Erken seçim kararıyla birlikte gündem 24 Haziran'a odaklanmış durumda. Şimdilik milletvekilleri adaylarıyla ilgili bir tartışma yok. Çünkü 2 Mayıs'a kadar imza gerektiren Cumhurbaşkanı aday adaylarının Yüksek Seçim Kurulu'na başvurması ve 4 -9 Mayıs arası onları destekleyen imzaların toplanması söz konusudur. Bu durum, şimdilik, Vatan Partisi'nin adayı Doğu Perinçek ile 1 Mayıs'ta Cumhurbaşkanı adayını açıklayacağını duyuran Saadet Partisi'ni ilgilendirmektedir. Parlamentoda grubu olmayan diğer partilerin cumhurbaşkanı adaylarıyla ilgili gelişmeler ittifak görüşmelerine bağlıdır.

Parlamentoda grubu bulunan dört partiden AK Parti ve MHP'nin ortak adayı Cumhur İttifakı adı altında Cumhurbaşkanı Recep Tayyip Erdoğan, İYİ Parti adayı Meral Akşener, HDP'nin adayı ise Selahattin Demirtaş'tır.

CHP'nin adayı ise bu satırların yazıldığı saate kadar daha belli değildi. CHP'nin göstereceği aday konusunda bazı isimler telaffuz edilmektedir. Cumhur ittifakını oluşturan partiler ve medyadaki yorumcuların çoğunluğu CHP'yi aday belirlememesi nedeniyle eleştirmektedir. Ancak adayın halen belirlenmemiş olması nedeniyle CHP'nin tartışılması ve eleştirilmesi avantaja dönüştüğü gözlenmektedir.
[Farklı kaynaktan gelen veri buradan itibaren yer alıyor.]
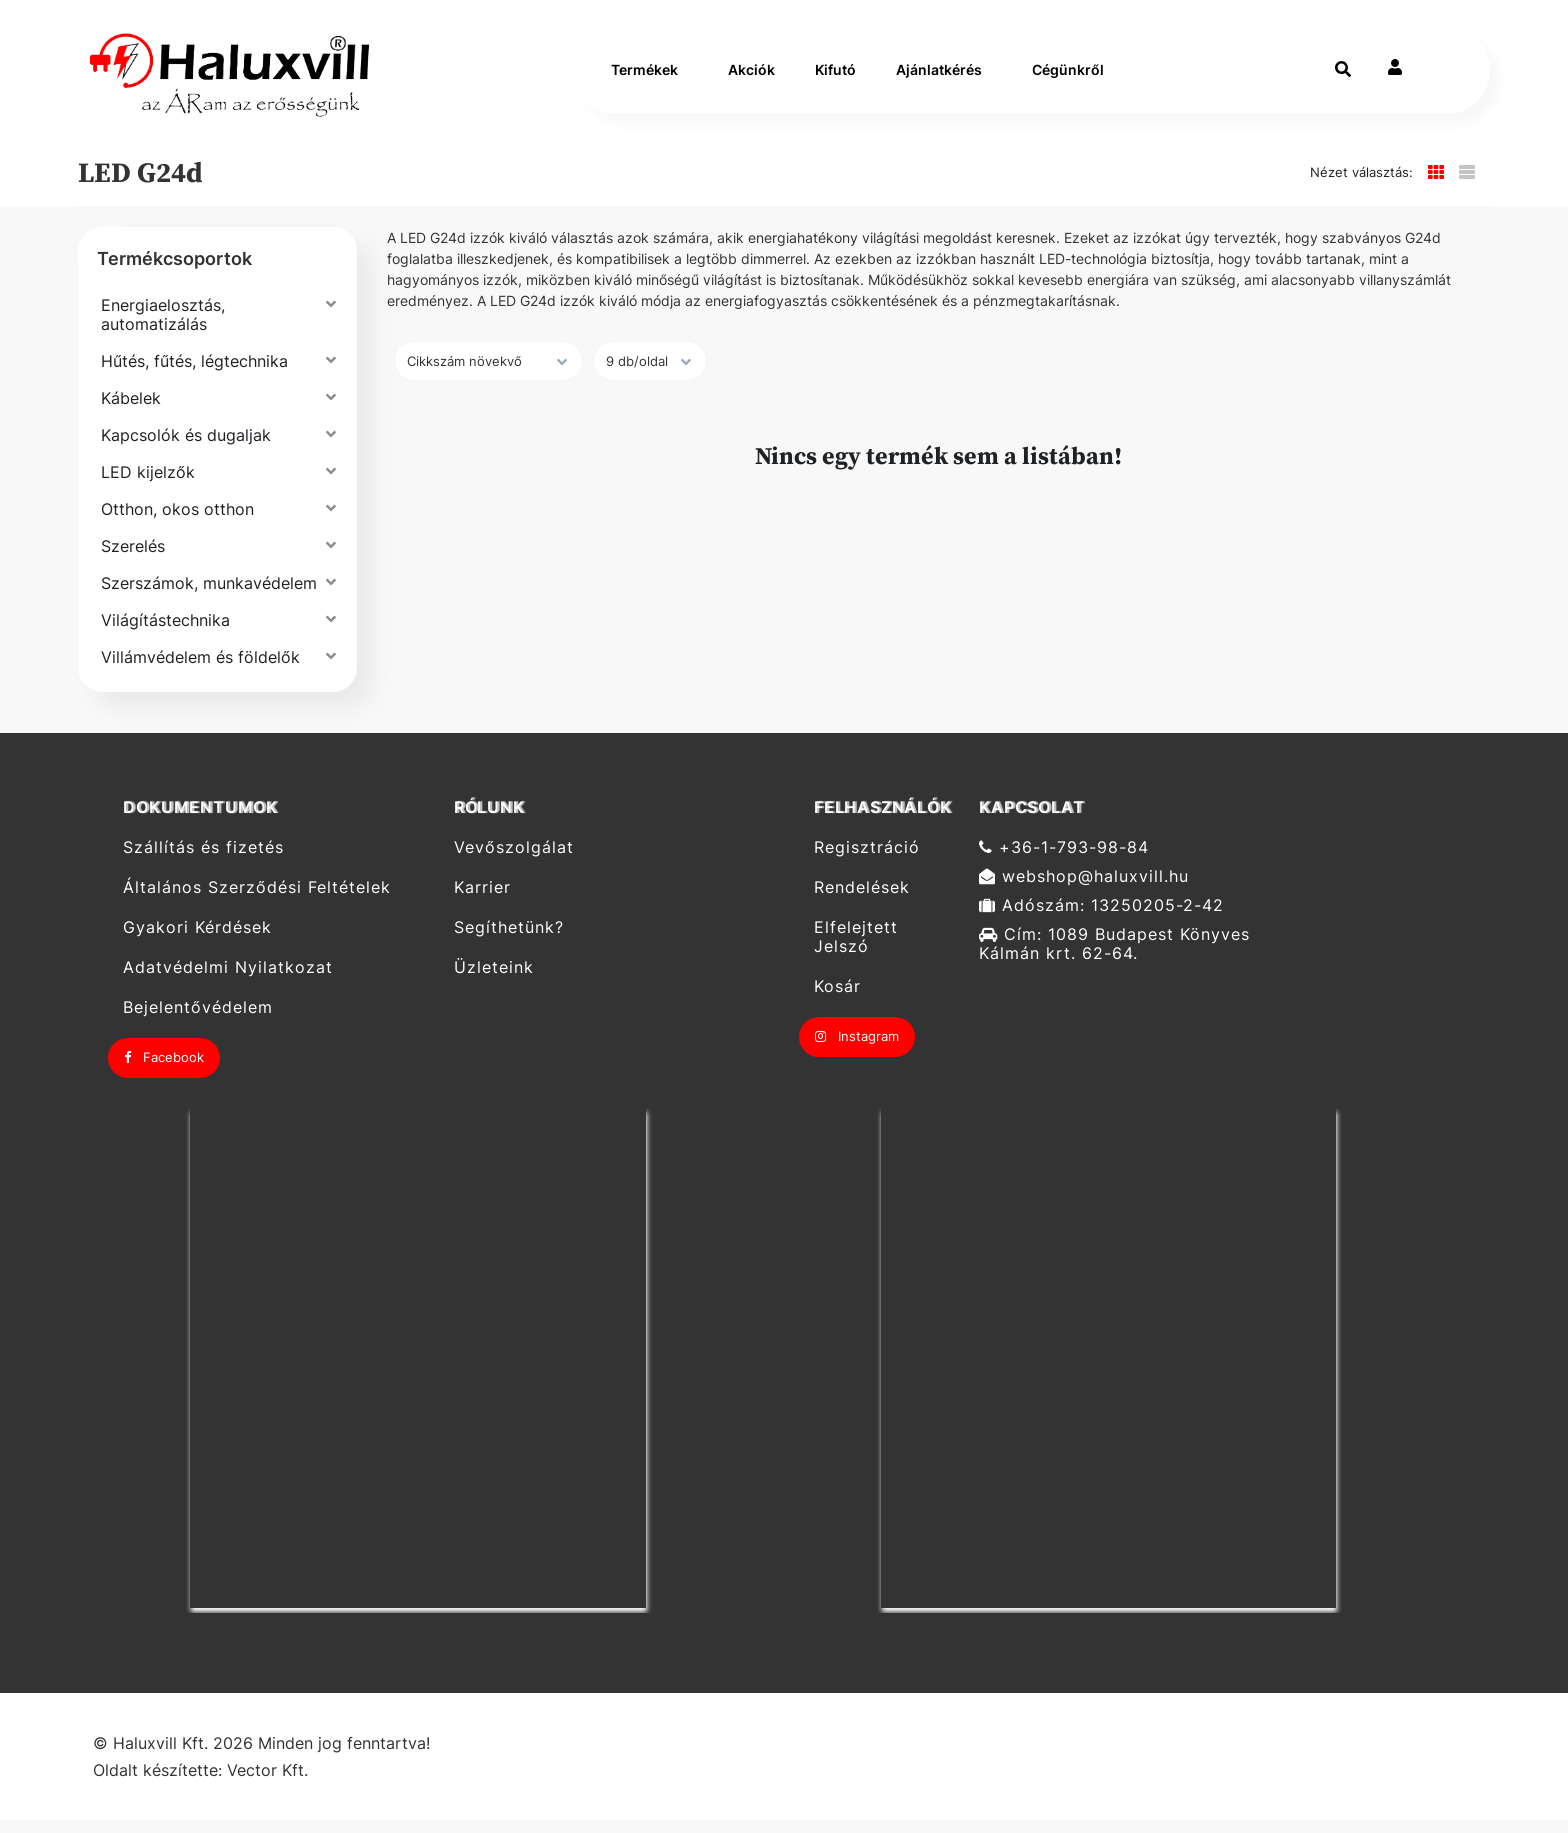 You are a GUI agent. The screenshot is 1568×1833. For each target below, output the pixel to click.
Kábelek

Cumhurbaşkanı tartışmaları adaylar belli olana kadar devam edecek. Ardından milletvekili adaylarının durumu gündemi oluşturacak. Bu süreç içinde ekonomide yaşananlar ikinci plana itilmiş durumda. Örneğin faizin düşürülmesini sürekli isteyen Cumhurbaşkanı ve bazı bakanlar bile Merkez Bankası'nın faiz artışını gündeme getirmediler. Seçim süreci içinde ekonomideki sıkıntılar dillendirilmeyecek gibi gözüküyor. Ancak bu durum nedeniyle sıkıntılar halının altına süpürülecek. Zaman zaman ekonomi iyi gösterilecek, ama bunun faturası, özellikle döviz kurlarındaki değişiklikler nedeniyle yüksek olacaktır.

Seçim sürecinde vergi tahsilatında bir düşüş yaşanacak. Seçim harcamaları dışındaki ekonomik faaliyetler kısıtlanacak, üstü örtülü ekonomik durgunlukyaşanacaktır.

Özellikle dış ilişkilerde Türkiye'yi kontrol edemeyen küresel güçlerin ekonomik saldırılarda bulunacakları tahmin edilmektedir. Söz konusu saldırılar ya dış ilişkilerde yumuşamaya ve tavizler verilmesine neden olacak ya da seçim sonrasına taşınacak ağır bir fatura birikecek.

Seçim sürecinde ekonomiyi iyileştirmeye yönelik politikaların hızla kararlaştırılıp uygulanması gerekir.

Seçim kararı alındığından bu yana ekonomi düzelecek diyenler, seçim sonrası ödenecek faturayı görmezlikten geliyorlar. Bu nedenle ekonomiyi güçlendirecek yaklaşımların oluşturulmasında elbirliği yapılması şart.